Skip to content

lightcone.engine.dask_cluster

Cluster lifecycle for lc run. One context manager (cluster_for_run), three branches, no service to manage.

Source: src/lightcone/engine/dask_cluster.py.

cluster_for_run(*, verbose=False) → Iterator[str]

Yields a Dask scheduler address valid for the duration of lc run. Three branches in priority order:

  1. DASK_SCHEDULER_ADDRESS already set → yield as-is.
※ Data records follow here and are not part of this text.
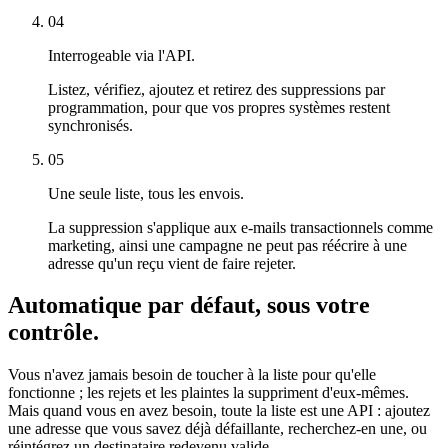
04
Interrogeable via l'API.
Listez, vérifiez, ajoutez et retirez des suppressions par
programmation, pour que vos propres systèmes restent
synchronisés.
05
Une seule liste, tous les envois.
La suppression s'applique aux e-mails transactionnels comme
marketing, ainsi une campagne ne peut pas réécrire à une
adresse qu'un reçu vient de faire rejeter.
Automatique par défaut, sous votre
contrôle.
Vous n'avez jamais besoin de toucher à la liste pour qu'elle
fonctionne ; les rejets et les plaintes la suppriment d'eux-mêmes.
Mais quand vous en avez besoin, toute la liste est une API : ajoutez
une adresse que vous savez déjà défaillante, recherchez-en une, ou
réintégrez un destinataire redevenu valide.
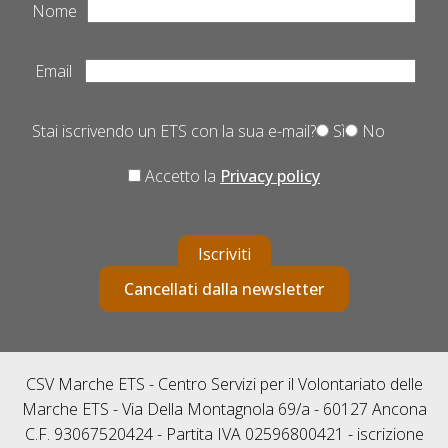
Nome
Email
Stai iscrivendo un ETS con la sua e-mail?
Sì
No
Accetto la
Privacy policy
Iscriviti
Cancellati dalla newsletter
CSV Marche ETS - Centro Servizi per il Volontariato delle
Marche ETS - Via Della Montagnola 69/a - 60127 Ancona
C.F. 93067520424 - Partita IVA 02596800421 - iscrizione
We don't own the cluster, so we don't tear it down.
  2. SLURM_JOB_ID set → start an in-process scheduler bound to the driver's SLURM hostname (SLURMD_NODENAME or gethostname()), then srun one dask worker per node across the allocation.
  3. NeitherLocalCluster() sized to the local machine.

The scheduler is always in-process, so its lifetime equals the run's lifetime: no orphaned schedulers if the driver crashes.

Resource keys

These string constants form a contract with the executor plugin:

RESOURCE_CPUS = "cpus"
RESOURCE_MEMORY = "memory"
RESOURCE_GPUS = "gpus"

Workers must advertise every key the executor may request — Dask matches by exact key presence. The local-cluster path includes all three even when the executor doesn't ask, so per-rule mem_mb/gpus_per_task rules still schedule on a workstation.

Node-shape detection

_detect_node_shape() reads SLURM env vars with sane fallbacks:

Resource Env var Fallback
CPUs SLURM_CPUS_ON_NODE os.cpu_count()
Memory SLURM_MEM_PER_NODE (MB) psutil.virtual_memory().total if installed; otherwise 0 (advisory; workers won't enforce caps)
GPUs SLURM_GPUS_ON_NODE 0

SLURM-backed cluster details

srun --ntasks=$SLURM_NNODES --ntasks-per-node=1 \
     dask worker <addr> --nthreads $cpus --nworkers 1 \
                        --resources "cpus=N memory=B gpus=G" --no-dashboard

The --ntasks-per-node=1 is important: we want one worker per node, not per CPU. The worker uses --nthreads to advertise its parallelism within the node.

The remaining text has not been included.